Brenda, the recruiter told me, was a sophisticated conversationalist, so fluent that most people who encountered her took her to be human. But like all conversational AIs, she had some shortcomings. She struggled with idioms and didn’t fare well with questions beyond the scope of real estate. To compensate for these flaws, the company was recruiting a team of employees they called the operators. The operators kept vigil over Brenda twenty-four hours a day. When Brenda went off script, an operator took over and emulated Brenda’s voice. Ideally, the customer on the other end would not realize the conversation had changed hands, or that they had even been chatting with a bot in the first place.

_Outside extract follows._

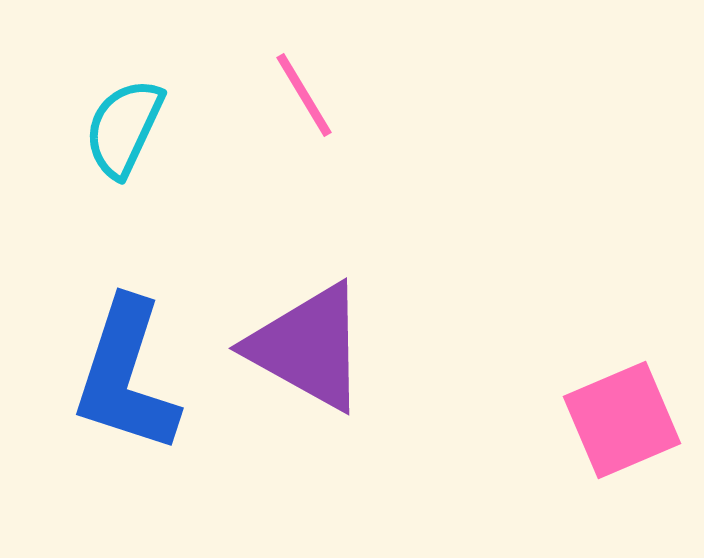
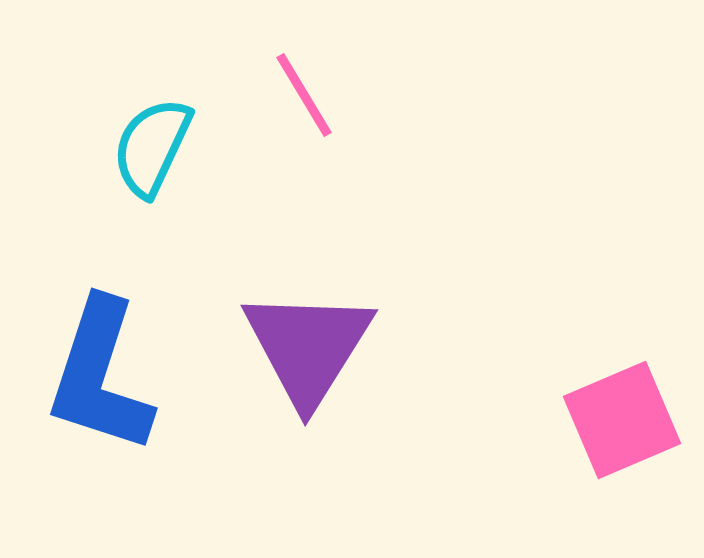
cyan semicircle: moved 28 px right, 19 px down
purple triangle: rotated 33 degrees clockwise
blue L-shape: moved 26 px left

Because Brenda used machine learning to improve her responses, she would pick up on the operators’ language patterns and gradually adopt them as her own. (...)

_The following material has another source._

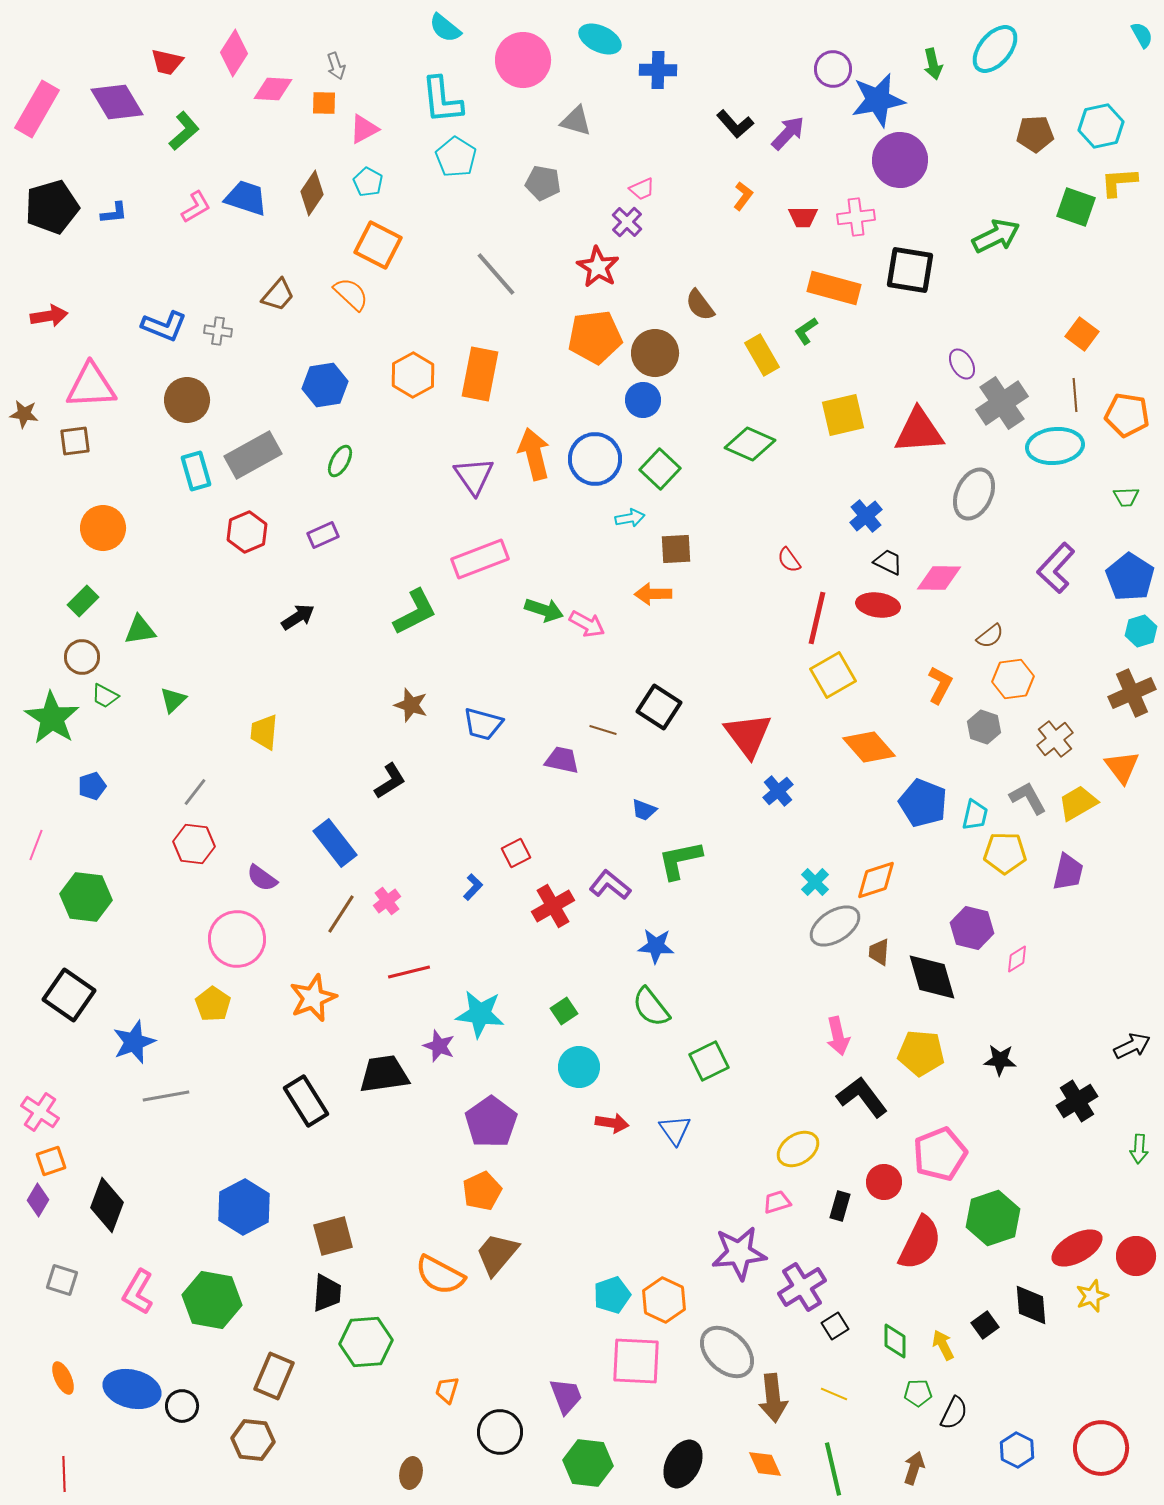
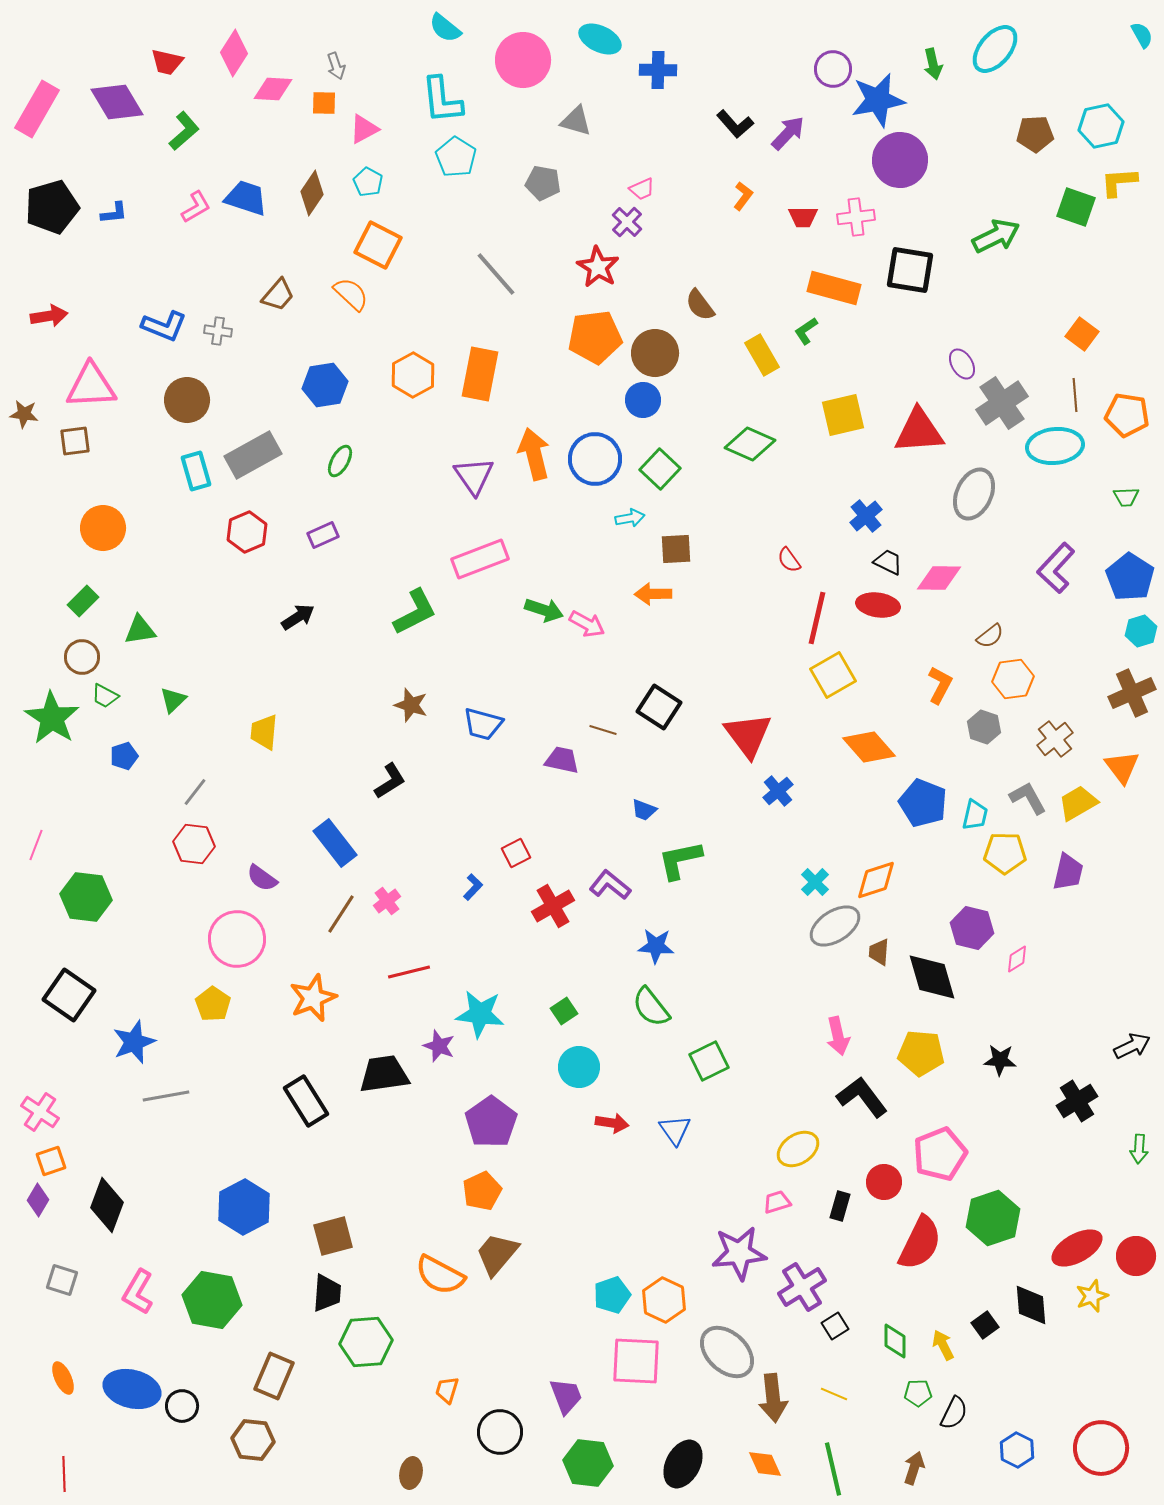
blue pentagon at (92, 786): moved 32 px right, 30 px up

Many of the properties that used Brenda were similar in a way that unnerved me: blocky, polychrome behemoths located near transit hubs and composed entirely of glass and vinyl siding, their facades as flat as iPhone screens. There was something heedless about these constructions. They didn’t seem aware of what cities they were in. No matter the culture or the clime, there they were, with their keyless locks, pet spas, and smart appliances, each one like a candy-colored app icon the size of a monument. As I clicked through virtual tours, I encountered variations on the same minimalist fever dream: gray sectionals, gray laminate floors, a fiddle-leaf fig tree that cast no shadow. The kitchens had islands, the islands had barstools, the rugs looked like they had been drawn with the polygon tool in Microsoft Paint. I suspected that like Brenda herself, these images were hybrids, cobbled together from real and simulated elements.

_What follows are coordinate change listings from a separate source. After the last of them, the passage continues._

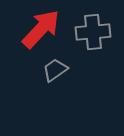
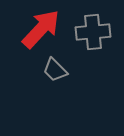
gray trapezoid: rotated 100 degrees counterclockwise
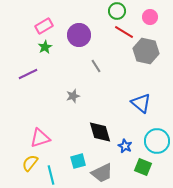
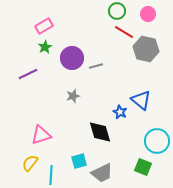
pink circle: moved 2 px left, 3 px up
purple circle: moved 7 px left, 23 px down
gray hexagon: moved 2 px up
gray line: rotated 72 degrees counterclockwise
blue triangle: moved 3 px up
pink triangle: moved 1 px right, 3 px up
blue star: moved 5 px left, 34 px up
cyan square: moved 1 px right
cyan line: rotated 18 degrees clockwise
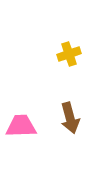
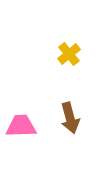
yellow cross: rotated 20 degrees counterclockwise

I was intrigued by the property names. The older complexes imparted old-fashioned domestic comfort with gerunds and a grab bag of pastoral morphemes (The Crossing at Hillcrest, The Landings at Meadowood), while others conveyed prestige with manorial resonances (Foxchase, Hunt Club, Pheasant Run). The newer complexes, in contrast, had vaporous, nonmaterial names—Continuum, Prism, Vivo, Axiom, Radius, Verge, Spark, Spectra, Ascend—names I found more reminiscent of medical equipment than the tech products they were meant to suggest. Then there were names that spelled out the street address in an unusual way (One One Six, Off Broadway, 2900 On First), and names that incorporated the word Lofts. There were properties with human names (The Seymour, The Ashley) and names that sounded like brunch spots (Harper House, Palmer House, The Outpost). After hundreds of hours with Brenda, the names rattled around in my head like psychic junk. They cleaved apart and collided to form new chimeras. The Chimneys at Carriage Crossing, The Cradles at Crossing Pointe, Vitamin Lofts, The Ether, Parallelogram @ Prospect, Parq Malaise. Sometimes I would jolt awake at night, my heart racing, with no thought at all but Legacy Lofts on Main.

Who were these apartments for? They seemed tailored to a certain kind of tenant, a tenant surely derived from repeated focus groups. This tenant spent more time at work than at home, but when they were home, they were emphatically indoors. They had voice-controlled light switches and ice machines connected to the internet. At the end of the day, they pulled their luxury vehicles into underground garages, picked up their packages from the on-site Amazon Hub locker, ran in place at the fitness center, then ordered delivery from a restaurant endorsed by online reviews. In the same way that algorithms tell us what they think we want, and do so with such tenacity that the imagined wants become actual, these buildings seemed intent on shaping a tenant’s aspirations. They seemed to tell the tenant they should not care about regional particularities or the idea of a neighborhood. The tenant should not even desire a home in the traditional sense, with hand-me-down furniture, hand-built improvements, and layers of multigenerational memory. This tenant was a renter for life, whose workplace was their primary address, and who would nevertheless be unable to afford property for as long as they lived. No matter: their job might take them to Omaha one year and to El Paso the next, but they would always find a home just like this one, as frictionless as the internet, which means that it wasn’t a home somewhere, but everywhere, which was nowhere at all.